Exercise requirements - The line holding "Målsnål tillställning mot" is the last one to output; start at the first line of the data, keep every line in between exactly, and leave out pictures.

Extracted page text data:

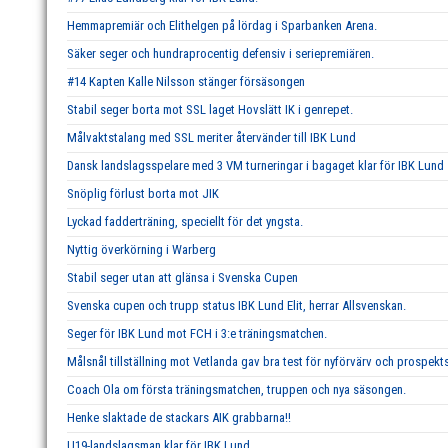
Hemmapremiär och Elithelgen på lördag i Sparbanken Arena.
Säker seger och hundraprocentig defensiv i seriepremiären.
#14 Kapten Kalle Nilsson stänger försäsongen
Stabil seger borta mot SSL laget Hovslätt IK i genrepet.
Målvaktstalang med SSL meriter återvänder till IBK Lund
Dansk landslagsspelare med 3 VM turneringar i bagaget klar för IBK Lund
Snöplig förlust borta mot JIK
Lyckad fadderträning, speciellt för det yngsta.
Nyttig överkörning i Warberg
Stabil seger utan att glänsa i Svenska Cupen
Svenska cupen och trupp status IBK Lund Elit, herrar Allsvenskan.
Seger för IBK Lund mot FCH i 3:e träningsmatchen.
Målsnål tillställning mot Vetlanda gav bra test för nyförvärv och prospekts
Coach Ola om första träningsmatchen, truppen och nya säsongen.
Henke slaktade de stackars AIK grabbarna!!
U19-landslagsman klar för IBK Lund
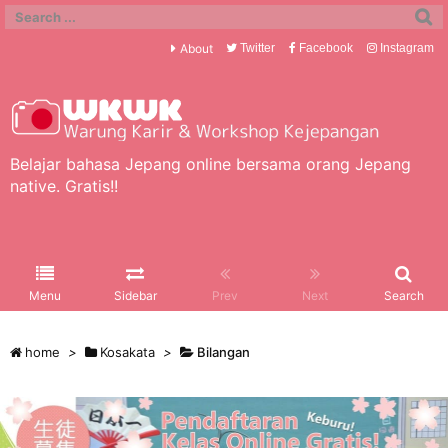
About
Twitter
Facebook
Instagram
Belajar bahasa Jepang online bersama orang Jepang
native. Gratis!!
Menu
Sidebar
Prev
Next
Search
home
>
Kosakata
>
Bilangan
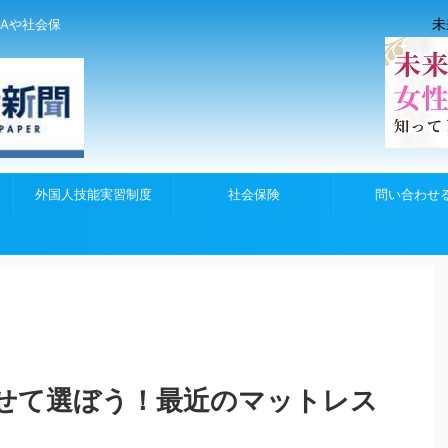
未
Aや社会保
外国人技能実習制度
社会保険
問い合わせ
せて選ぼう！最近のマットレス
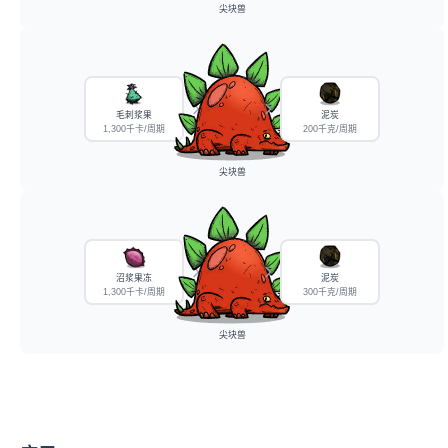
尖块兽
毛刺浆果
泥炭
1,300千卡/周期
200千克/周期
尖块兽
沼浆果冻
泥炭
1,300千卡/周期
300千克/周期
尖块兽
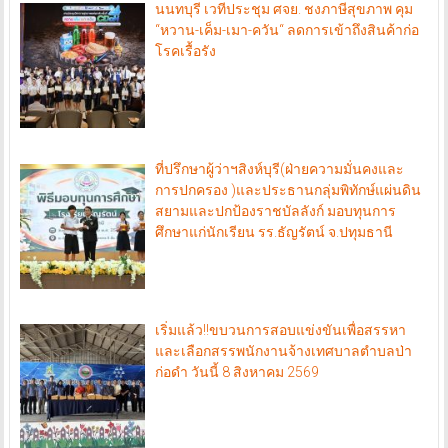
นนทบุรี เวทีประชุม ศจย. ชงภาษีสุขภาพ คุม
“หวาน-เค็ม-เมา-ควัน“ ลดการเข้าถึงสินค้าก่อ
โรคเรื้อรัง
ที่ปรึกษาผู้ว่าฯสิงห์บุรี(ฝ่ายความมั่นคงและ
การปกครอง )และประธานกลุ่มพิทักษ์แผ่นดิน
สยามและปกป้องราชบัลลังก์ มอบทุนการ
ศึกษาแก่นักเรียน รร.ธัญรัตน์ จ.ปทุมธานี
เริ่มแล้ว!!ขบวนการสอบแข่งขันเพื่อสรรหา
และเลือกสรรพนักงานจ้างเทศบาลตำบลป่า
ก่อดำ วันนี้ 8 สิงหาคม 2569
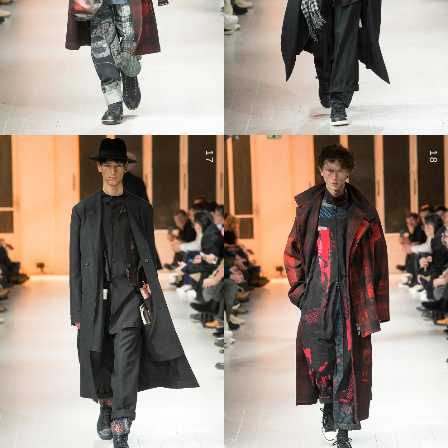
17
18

The answer -
Hemmapremiär och Elithelgen på lördag i Sparbanken Arena.
Säker seger och hundraprocentig defensiv i seriepremiären.
#14 Kapten Kalle Nilsson stänger försäsongen
Stabil seger borta mot SSL laget Hovslätt IK i genrepet.
Målvaktstalang med SSL meriter återvänder till IBK Lund
Dansk landslagsspelare med 3 VM turneringar i bagaget klar för IBK Lund
Snöplig förlust borta mot JIK
Lyckad fadderträning, speciellt för det yngsta.
Nyttig överkörning i Warberg
Stabil seger utan att glänsa i Svenska Cupen
Svenska cupen och trupp status IBK Lund Elit, herrar Allsvenskan.
Seger för IBK Lund mot FCH i 3:e träningsmatchen.
Målsnål tillställning mot Vetlanda gav bra test för nyförvärv och prospekts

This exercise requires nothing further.